◆ WORK REQUIRED
Go over the entries and report the lines where the word "shell" occurs.

++++ PROVIDED RECORDS ++++

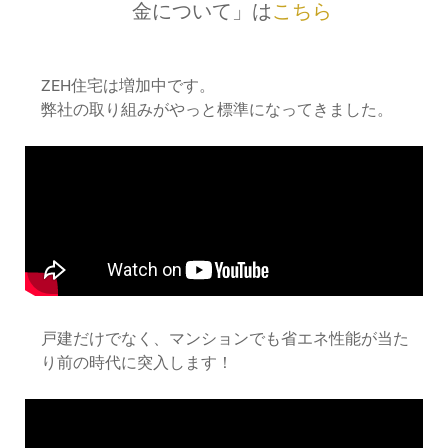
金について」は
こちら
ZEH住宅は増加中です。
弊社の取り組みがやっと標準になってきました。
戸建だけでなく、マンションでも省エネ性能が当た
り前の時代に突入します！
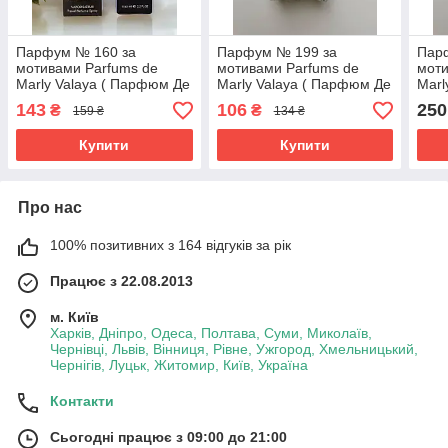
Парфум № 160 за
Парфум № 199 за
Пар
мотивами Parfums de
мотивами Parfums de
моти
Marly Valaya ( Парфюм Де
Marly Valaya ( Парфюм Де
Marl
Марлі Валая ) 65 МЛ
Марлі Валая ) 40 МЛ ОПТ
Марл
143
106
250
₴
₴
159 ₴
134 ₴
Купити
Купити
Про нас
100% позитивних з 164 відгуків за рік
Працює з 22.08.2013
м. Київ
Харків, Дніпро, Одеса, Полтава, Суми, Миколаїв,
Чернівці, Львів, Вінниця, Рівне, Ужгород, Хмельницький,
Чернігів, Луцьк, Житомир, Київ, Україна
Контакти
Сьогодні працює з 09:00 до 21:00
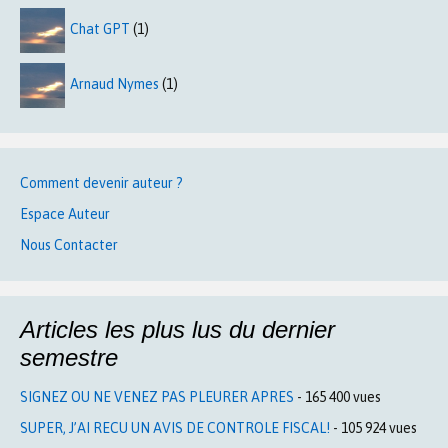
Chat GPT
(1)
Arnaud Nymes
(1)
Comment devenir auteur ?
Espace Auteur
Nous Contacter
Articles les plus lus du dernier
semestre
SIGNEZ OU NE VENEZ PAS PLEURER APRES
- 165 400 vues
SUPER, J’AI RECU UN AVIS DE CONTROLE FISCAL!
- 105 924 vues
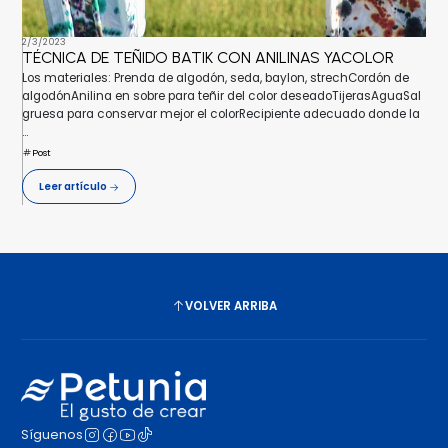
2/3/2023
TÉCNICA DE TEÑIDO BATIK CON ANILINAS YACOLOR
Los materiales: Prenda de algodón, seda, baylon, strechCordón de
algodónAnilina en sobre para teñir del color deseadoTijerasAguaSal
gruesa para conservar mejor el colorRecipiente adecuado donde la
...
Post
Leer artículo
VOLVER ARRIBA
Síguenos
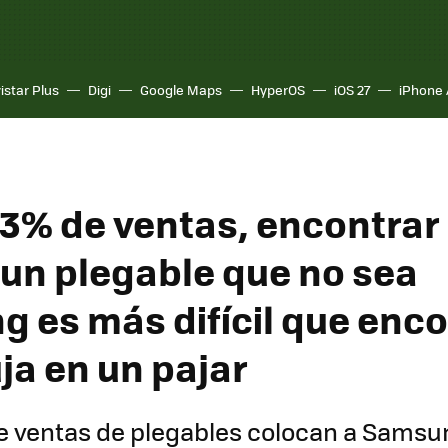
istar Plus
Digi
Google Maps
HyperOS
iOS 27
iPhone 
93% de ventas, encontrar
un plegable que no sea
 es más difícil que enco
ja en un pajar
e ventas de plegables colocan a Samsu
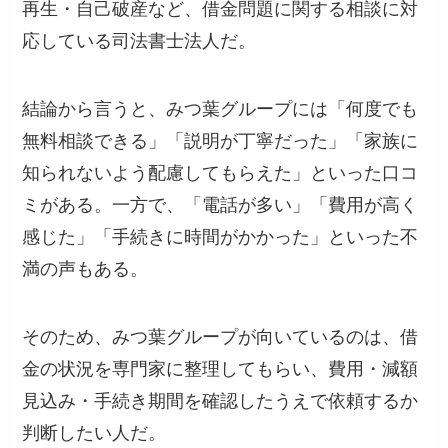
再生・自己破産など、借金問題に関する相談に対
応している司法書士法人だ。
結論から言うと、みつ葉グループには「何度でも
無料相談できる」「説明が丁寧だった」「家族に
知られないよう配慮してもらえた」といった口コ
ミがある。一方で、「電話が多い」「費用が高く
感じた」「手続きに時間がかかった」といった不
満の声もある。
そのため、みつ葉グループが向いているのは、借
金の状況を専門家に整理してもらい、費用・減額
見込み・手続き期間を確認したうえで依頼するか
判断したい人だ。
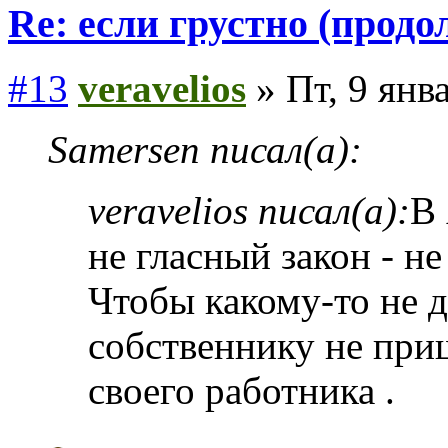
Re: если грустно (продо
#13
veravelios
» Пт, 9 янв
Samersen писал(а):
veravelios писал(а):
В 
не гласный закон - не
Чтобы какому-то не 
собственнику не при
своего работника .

++++
++++ PROVIDED RECORDS ++++

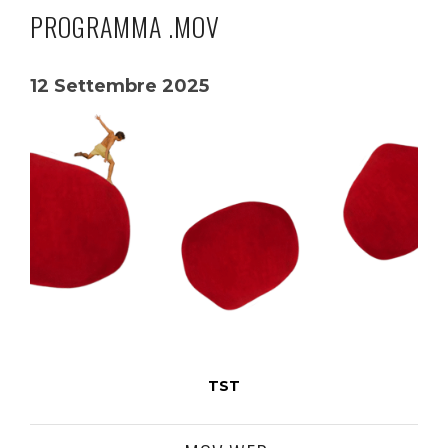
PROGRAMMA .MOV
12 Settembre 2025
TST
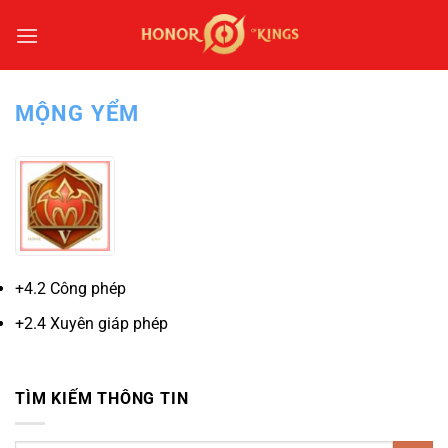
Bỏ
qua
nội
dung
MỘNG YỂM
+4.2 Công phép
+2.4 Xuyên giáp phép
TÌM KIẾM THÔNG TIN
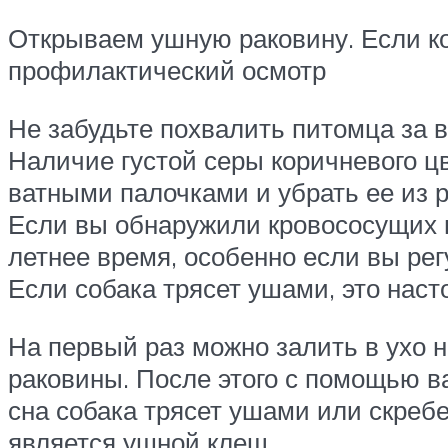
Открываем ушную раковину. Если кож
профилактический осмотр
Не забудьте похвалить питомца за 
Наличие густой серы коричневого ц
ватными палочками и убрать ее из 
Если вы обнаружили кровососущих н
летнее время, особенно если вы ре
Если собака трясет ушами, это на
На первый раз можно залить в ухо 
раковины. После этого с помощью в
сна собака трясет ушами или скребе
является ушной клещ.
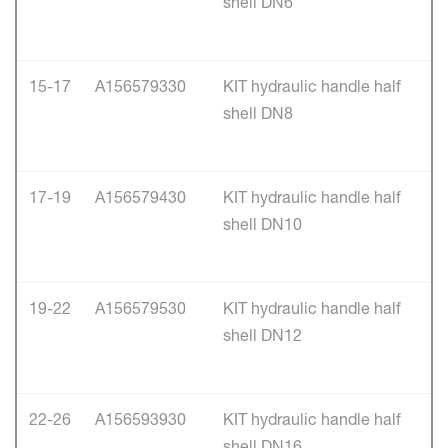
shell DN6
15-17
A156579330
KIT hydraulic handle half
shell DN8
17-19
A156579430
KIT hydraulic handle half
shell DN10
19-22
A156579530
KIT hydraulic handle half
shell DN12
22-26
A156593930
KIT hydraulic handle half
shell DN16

++++
++++ PROVIDED RECORDS ++++

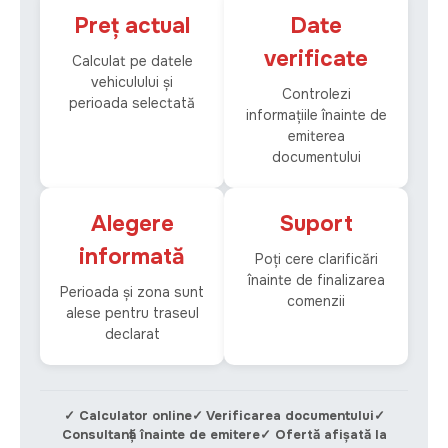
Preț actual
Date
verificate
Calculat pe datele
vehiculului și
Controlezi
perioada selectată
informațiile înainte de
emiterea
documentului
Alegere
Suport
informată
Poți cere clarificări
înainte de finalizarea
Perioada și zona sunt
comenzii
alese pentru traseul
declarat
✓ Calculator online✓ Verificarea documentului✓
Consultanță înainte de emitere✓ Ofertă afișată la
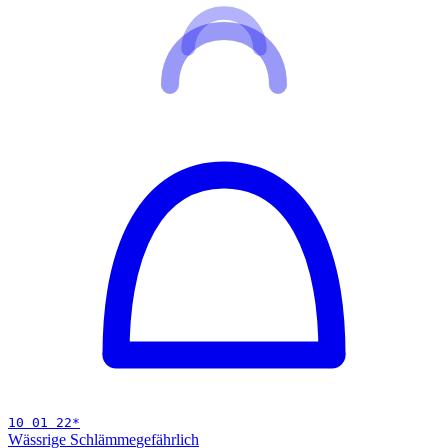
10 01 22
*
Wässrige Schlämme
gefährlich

++++

◆ WRITTEN RESPONSE
shell DN6
shell DN8
shell DN10
shell DN12
shell DN16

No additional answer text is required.